EXERCISE AIM:
All lines of the material below that include the string "Chapter" are to be copied.
--- RECORDS PROVIDED ---
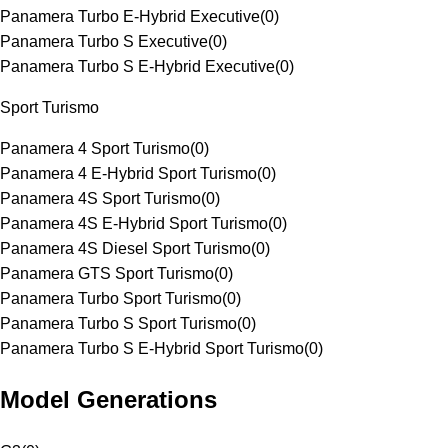
Panamera Turbo E-Hybrid Executive
(
0
)
Panamera Turbo S Executive
(
0
)
Panamera Turbo S E-Hybrid Executive
(
0
)
Sport Turismo
Panamera 4 Sport Turismo
(
0
)
Panamera 4 E-Hybrid Sport Turismo
(
0
)
Panamera 4S Sport Turismo
(
0
)
Panamera 4S E-Hybrid Sport Turismo
(
0
)
Panamera 4S Diesel Sport Turismo
(
0
)
Panamera GTS Sport Turismo
(
0
)
Panamera Turbo Sport Turismo
(
0
)
Panamera Turbo S Sport Turismo
(
0
)
Panamera Turbo S E-Hybrid Sport Turismo
(
0
)
Model Generations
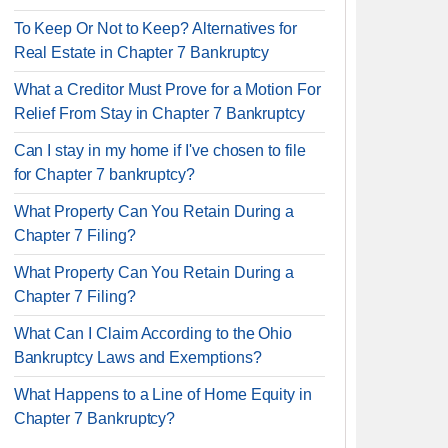
To Keep Or Not to Keep? Alternatives for
Real Estate in Chapter 7 Bankruptcy
What a Creditor Must Prove for a Motion For
Relief From Stay in Chapter 7 Bankruptcy
Can I stay in my home if I've chosen to file
for Chapter 7 bankruptcy?
What Property Can You Retain During a
Chapter 7 Filing?
What Property Can You Retain During a
Chapter 7 Filing?
What Can I Claim According to the Ohio
Bankruptcy Laws and Exemptions?
What Happens to a Line of Home Equity in
Chapter 7 Bankruptcy?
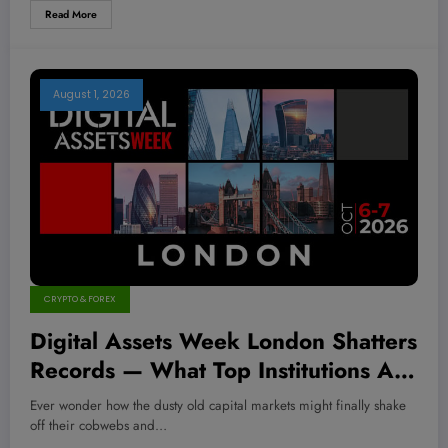
Read More
August 1, 2026
CRYPTO & FOREX
Digital Assets Week London Shatters
Records — What Top Institutions Are
Betting On Will Blow Your Mind!
Ever wonder how the dusty old capital markets might finally shake
off their cobwebs and…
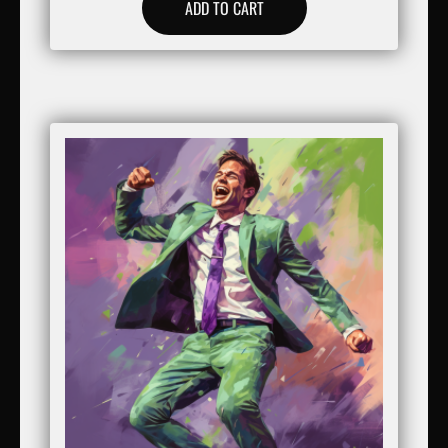
ADD TO CART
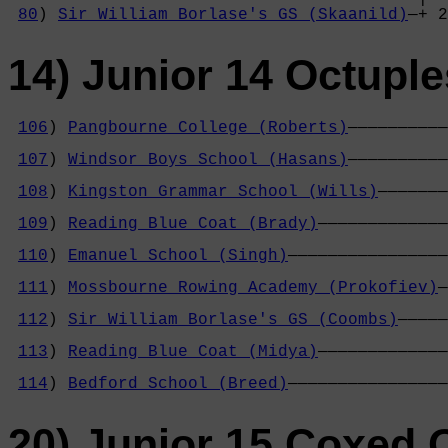
80
) 
Sir William Borlase's GS (Skaanild)
—+ 2
14) Junior 14 Octuple
106
) 
Pangbourne College (Roberts)
——————————
                                            
107
) 
Windsor Boys School (Hasans)
——————————
                                            
108
) 
Kingston Grammar School (Wills)
———————
                                            
109
) 
Reading Blue Coat (Brady)
—————————————
                                            
110
) 
Emanuel School (Singh)
————————————————
                                            
111
) 
Mossbourne Rowing Academy (Prokofiev)
—
                                            
112
) 
Sir William Borlase's GS (Coombs)
—————
                                            
113
) 
Reading Blue Coat (Midya)
—————————————
                                            
114
) 
Bedford School (Breed)
————————————————
20) Junior 15 Coxed 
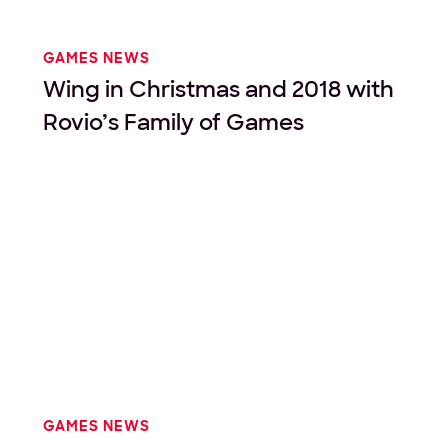
GAMES NEWS
Wing in Christmas and 2018 with
Rovio’s Family of Games
GAMES NEWS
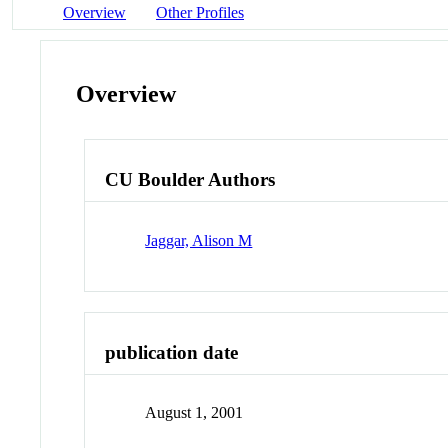
Overview
Other Profiles
Overview
CU Boulder Authors
Jaggar, Alison M
publication date
August 1, 2001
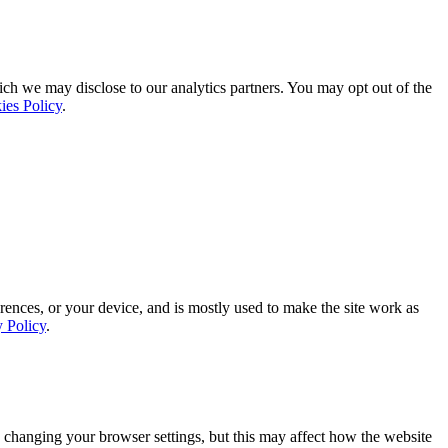
ich we may disclose to our analytics partners. You may opt out of the
ies Policy
.
rences, or your device, and is mostly used to make the site work as
y Policy
.
 changing your browser settings, but this may affect how the website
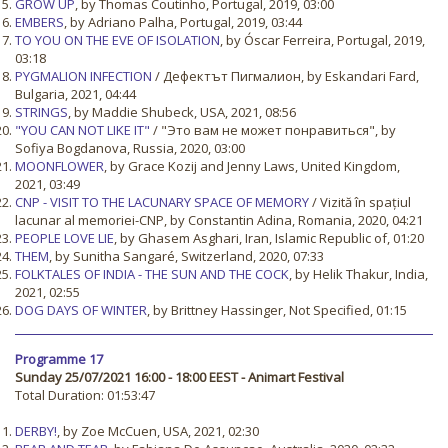
GROW UP
, by Thomas Coutinho, Portugal, 2019, 03:00
EMBERS
, by Adriano Palha, Portugal, 2019, 03:44
TO YOU ON THE EVE OF ISOLATION
, by Óscar Ferreira, Portugal, 2019,
03:18
PYGMALION INFECTION
/ Дефектът Пигмалион, by Eskandari Fard,
Bulgaria, 2021, 04:44
STRINGS
, by Maddie Shubeck, USA, 2021, 08:56
"YOU CAN NOT LIKE IT"
/ "Это вам не может понравиться", by
Sofiya Bogdanova, Russia, 2020, 03:00
MOONFLOWER
, by Grace Kozij and Jenny Laws, United Kingdom,
2021, 03:49
CNP - VISIT TO THE LACUNARY SPACE OF MEMORY
/ Vizită în spațiul
lacunar al memoriei-CNP, by Constantin Adina, Romania, 2020, 04:21
PEOPLE LOVE LIE
, by Ghasem Asghari, Iran, Islamic Republic of, 01:20
THEM
, by Sunitha Sangaré, Switzerland, 2020, 07:33
FOLKTALES OF INDIA - THE SUN AND THE COCK
, by Helik Thakur, India,
2021, 02:55
DOG DAYS OF WINTER
, by Brittney Hassinger, Not Specified, 01:15
Programme 17
Sunday 25/07/2021 16:00 - 18:00 EEST - Animart Festival
Total Duration: 01:53:47
DERBY!
, by Zoe McCuen, USA, 2021, 02:30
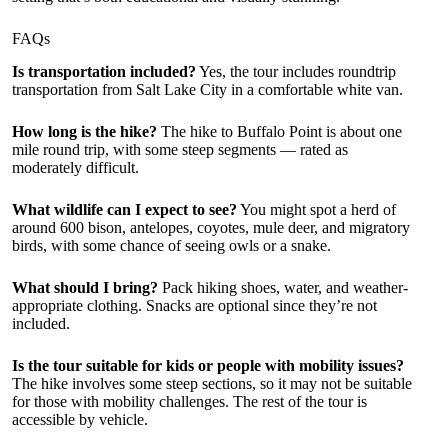
FAQs
Is transportation included?
Yes, the tour includes roundtrip
transportation from Salt Lake City in a comfortable white van.
How long is the hike?
The hike to Buffalo Point is about one
mile round trip, with some steep segments — rated as
moderately difficult.
What wildlife can I expect to see?
You might spot a herd of
around 600 bison, antelopes, coyotes, mule deer, and migratory
birds, with some chance of seeing owls or a snake.
What should I bring?
Pack hiking shoes, water, and weather-
appropriate clothing. Snacks are optional since they’re not
included.
Is the tour suitable for kids or people with mobility issues?
The hike involves some steep sections, so it may not be suitable
for those with mobility challenges. The rest of the tour is
accessible by vehicle.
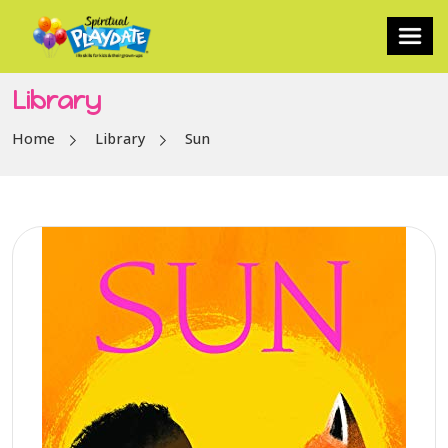
Library
Home
Library
Sun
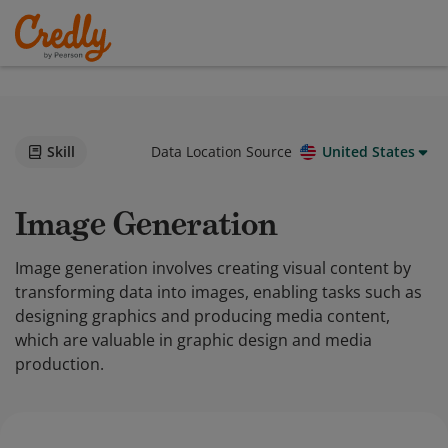
Skill
Data Location Source
United States
Image Generation
Image generation involves creating visual content by
transforming data into images, enabling tasks such as
designing graphics and producing media content,
which are valuable in graphic design and media
production.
---
TASK OUTPUT:
Real Estate in Chapter 7 Bankruptcy
Relief From Stay in Chapter 7 Bankruptcy
for Chapter 7 bankruptcy?
Chapter 7 Filing?
Chapter 7 Filing?
Chapter 7 Bankruptcy?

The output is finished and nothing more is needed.